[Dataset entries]
----------

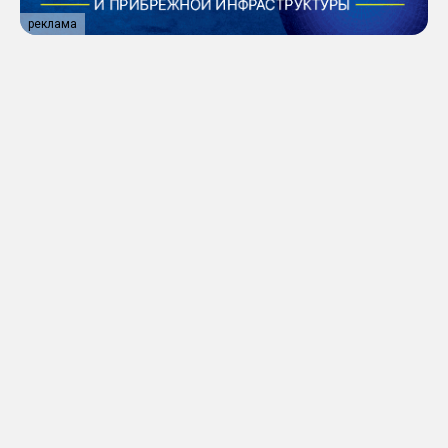
реклама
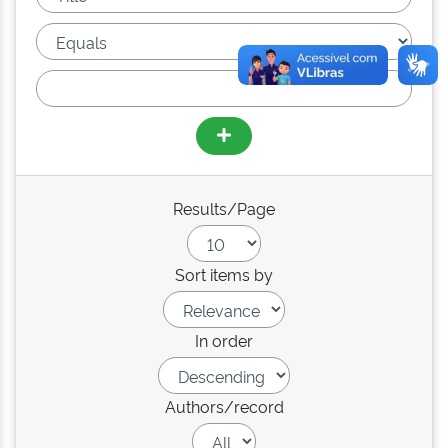
Results/Page
Sort items by
In order
Authors/record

----------

> Exercise
Would you write out the data exactly, with no pictures in the copy?

> Answer to the exercise
реклама
Results/Page
Sort items by
In order
Authors/record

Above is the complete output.